_Task item_
Copy every line that contains the string "screenshot" from the entries below.

_Excerpts from a dataset_
▼▼▼

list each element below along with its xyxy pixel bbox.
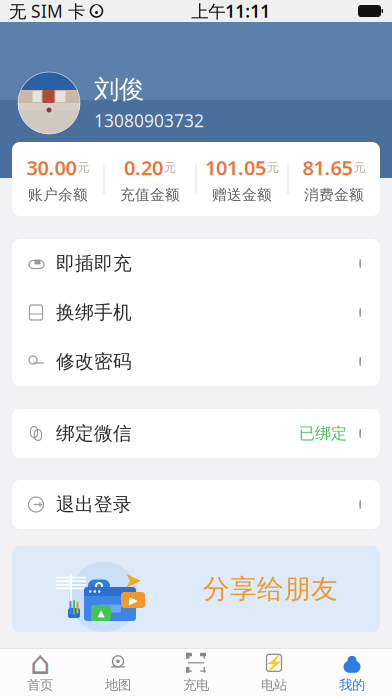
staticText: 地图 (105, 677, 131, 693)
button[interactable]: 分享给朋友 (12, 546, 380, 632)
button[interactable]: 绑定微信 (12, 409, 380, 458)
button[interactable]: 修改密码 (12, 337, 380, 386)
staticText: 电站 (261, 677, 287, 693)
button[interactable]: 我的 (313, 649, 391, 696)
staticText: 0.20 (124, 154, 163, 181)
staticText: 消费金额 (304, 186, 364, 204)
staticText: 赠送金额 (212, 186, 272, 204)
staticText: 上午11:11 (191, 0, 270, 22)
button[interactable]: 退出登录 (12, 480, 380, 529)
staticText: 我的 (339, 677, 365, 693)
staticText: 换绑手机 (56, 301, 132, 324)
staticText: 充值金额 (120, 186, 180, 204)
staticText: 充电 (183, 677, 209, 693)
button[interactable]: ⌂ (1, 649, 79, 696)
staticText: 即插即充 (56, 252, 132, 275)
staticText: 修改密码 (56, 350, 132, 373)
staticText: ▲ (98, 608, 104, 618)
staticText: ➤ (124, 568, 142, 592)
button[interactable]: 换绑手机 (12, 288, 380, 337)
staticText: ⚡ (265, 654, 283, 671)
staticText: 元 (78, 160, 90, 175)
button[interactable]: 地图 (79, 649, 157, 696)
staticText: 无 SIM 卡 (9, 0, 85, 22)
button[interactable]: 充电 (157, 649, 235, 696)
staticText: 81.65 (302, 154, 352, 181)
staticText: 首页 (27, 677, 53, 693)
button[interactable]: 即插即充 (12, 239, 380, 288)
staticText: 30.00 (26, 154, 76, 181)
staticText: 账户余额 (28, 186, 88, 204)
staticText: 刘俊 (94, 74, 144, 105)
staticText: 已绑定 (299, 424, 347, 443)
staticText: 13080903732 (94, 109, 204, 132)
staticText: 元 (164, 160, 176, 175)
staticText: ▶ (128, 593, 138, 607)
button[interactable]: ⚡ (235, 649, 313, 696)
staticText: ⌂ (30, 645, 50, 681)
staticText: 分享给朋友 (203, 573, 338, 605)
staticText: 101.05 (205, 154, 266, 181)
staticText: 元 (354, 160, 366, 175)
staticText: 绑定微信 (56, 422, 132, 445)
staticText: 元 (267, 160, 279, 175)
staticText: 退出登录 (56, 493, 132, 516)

▲▲▲
▼▼▼

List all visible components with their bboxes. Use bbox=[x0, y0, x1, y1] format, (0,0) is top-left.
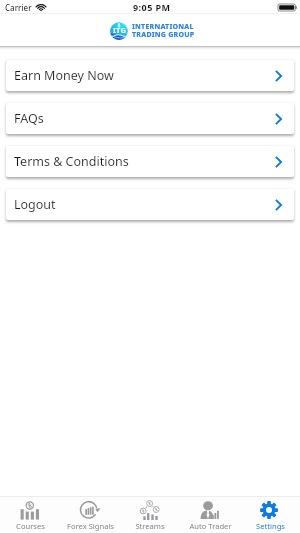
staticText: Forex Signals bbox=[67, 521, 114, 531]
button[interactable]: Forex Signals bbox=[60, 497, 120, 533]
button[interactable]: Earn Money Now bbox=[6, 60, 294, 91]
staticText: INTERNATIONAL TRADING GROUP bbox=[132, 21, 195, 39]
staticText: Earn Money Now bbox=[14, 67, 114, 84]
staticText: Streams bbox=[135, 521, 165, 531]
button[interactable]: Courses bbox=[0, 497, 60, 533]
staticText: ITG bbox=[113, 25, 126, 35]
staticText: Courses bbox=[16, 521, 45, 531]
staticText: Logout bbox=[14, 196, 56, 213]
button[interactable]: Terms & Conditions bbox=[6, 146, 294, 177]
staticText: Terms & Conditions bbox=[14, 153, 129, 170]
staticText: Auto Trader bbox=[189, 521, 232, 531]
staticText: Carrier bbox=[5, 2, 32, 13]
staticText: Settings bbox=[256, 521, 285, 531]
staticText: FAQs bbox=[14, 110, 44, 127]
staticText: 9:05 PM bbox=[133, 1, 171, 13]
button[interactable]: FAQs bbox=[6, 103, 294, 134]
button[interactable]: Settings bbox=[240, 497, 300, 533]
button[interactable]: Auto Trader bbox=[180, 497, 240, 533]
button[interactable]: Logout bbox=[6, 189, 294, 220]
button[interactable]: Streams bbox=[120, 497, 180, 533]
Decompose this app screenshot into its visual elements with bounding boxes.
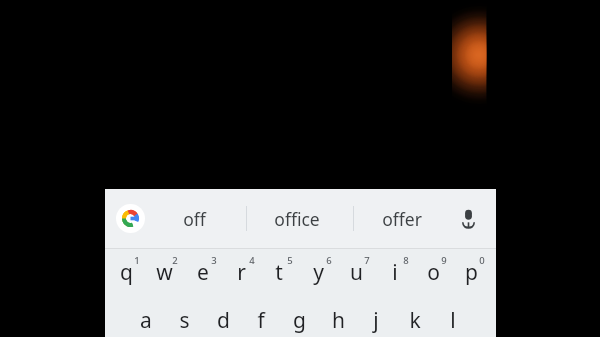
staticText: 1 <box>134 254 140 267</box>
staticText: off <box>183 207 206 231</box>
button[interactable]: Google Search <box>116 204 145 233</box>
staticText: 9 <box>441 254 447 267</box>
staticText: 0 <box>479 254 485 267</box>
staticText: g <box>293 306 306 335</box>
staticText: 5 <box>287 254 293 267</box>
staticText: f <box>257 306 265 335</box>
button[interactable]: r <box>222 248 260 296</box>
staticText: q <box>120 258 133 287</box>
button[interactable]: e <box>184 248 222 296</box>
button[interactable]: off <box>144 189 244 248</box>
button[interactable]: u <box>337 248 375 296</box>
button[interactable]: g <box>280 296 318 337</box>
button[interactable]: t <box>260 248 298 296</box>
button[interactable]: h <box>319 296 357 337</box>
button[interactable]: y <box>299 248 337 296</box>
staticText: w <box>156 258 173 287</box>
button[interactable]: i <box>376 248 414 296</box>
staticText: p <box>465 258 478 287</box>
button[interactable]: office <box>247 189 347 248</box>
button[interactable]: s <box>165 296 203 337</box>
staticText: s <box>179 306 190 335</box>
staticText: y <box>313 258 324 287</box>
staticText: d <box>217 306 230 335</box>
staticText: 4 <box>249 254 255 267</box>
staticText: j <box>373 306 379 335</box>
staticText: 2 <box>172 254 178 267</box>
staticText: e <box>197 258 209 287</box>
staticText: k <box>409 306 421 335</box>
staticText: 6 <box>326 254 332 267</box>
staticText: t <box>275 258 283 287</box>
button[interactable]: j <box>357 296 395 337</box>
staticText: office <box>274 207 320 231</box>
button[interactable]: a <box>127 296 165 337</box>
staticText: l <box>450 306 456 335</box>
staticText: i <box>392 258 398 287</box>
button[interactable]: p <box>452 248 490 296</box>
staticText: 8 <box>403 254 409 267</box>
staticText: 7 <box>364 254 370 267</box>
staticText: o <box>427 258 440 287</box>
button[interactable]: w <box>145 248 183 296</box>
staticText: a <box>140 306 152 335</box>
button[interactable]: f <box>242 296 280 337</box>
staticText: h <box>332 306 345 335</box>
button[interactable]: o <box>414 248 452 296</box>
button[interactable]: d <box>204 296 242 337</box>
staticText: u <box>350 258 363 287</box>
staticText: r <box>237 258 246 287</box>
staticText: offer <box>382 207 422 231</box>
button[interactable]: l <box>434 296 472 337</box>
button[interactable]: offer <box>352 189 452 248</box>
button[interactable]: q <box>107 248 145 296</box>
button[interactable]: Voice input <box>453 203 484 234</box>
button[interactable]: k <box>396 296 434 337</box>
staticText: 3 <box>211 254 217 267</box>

▲▲▲
▼▼▼

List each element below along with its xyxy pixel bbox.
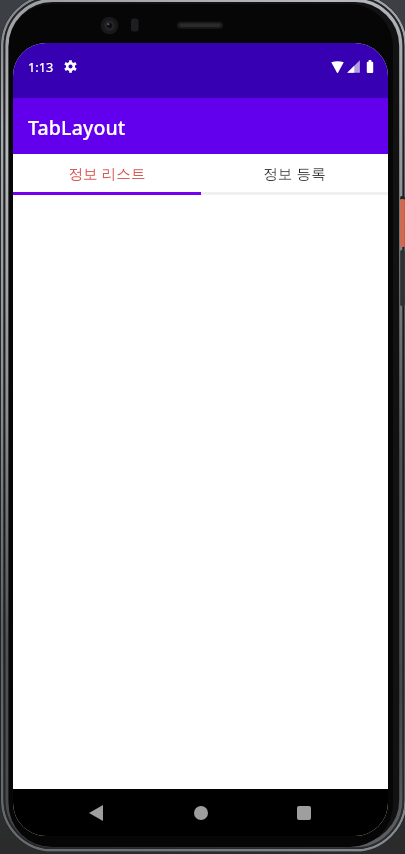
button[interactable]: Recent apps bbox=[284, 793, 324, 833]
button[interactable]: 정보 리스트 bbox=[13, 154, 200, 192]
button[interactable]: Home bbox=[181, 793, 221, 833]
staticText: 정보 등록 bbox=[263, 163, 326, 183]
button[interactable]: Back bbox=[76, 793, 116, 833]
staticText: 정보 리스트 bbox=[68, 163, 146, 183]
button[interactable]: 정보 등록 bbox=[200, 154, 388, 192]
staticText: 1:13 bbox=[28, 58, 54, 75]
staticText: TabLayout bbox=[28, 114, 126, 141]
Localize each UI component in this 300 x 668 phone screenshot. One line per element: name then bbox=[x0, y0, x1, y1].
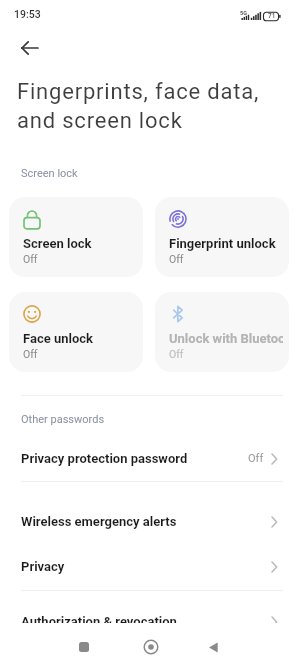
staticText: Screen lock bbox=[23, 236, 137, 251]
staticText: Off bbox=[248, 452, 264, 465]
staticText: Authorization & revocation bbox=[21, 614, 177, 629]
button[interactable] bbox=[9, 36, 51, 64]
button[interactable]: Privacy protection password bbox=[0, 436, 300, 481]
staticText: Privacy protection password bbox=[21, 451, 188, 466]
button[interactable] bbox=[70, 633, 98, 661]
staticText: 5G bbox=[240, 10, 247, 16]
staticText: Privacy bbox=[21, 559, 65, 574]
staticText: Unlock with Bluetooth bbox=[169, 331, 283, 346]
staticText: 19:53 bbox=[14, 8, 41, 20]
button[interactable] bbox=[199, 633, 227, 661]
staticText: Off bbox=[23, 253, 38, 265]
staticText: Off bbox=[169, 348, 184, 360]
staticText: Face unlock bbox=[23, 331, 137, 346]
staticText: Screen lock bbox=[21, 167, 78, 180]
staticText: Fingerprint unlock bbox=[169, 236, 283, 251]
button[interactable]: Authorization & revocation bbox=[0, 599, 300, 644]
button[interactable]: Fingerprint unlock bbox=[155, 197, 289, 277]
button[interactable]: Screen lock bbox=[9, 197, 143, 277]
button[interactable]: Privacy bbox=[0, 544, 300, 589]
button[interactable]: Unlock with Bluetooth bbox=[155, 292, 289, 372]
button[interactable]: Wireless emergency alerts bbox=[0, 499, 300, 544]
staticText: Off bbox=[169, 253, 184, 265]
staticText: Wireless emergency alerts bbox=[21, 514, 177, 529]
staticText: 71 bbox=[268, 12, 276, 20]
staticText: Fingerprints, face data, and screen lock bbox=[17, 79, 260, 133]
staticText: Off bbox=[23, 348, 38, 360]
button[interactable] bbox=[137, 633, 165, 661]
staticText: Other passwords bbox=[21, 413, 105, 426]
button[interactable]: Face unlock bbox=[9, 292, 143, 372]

▲▲▲

_Output for this exercise_
Decompose this app screenshot into its visual elements with bounding boxes.
Localize each UI component in this 300 x 668 phone screenshot. One line per element: name then bbox=[x0, y0, x1, y1].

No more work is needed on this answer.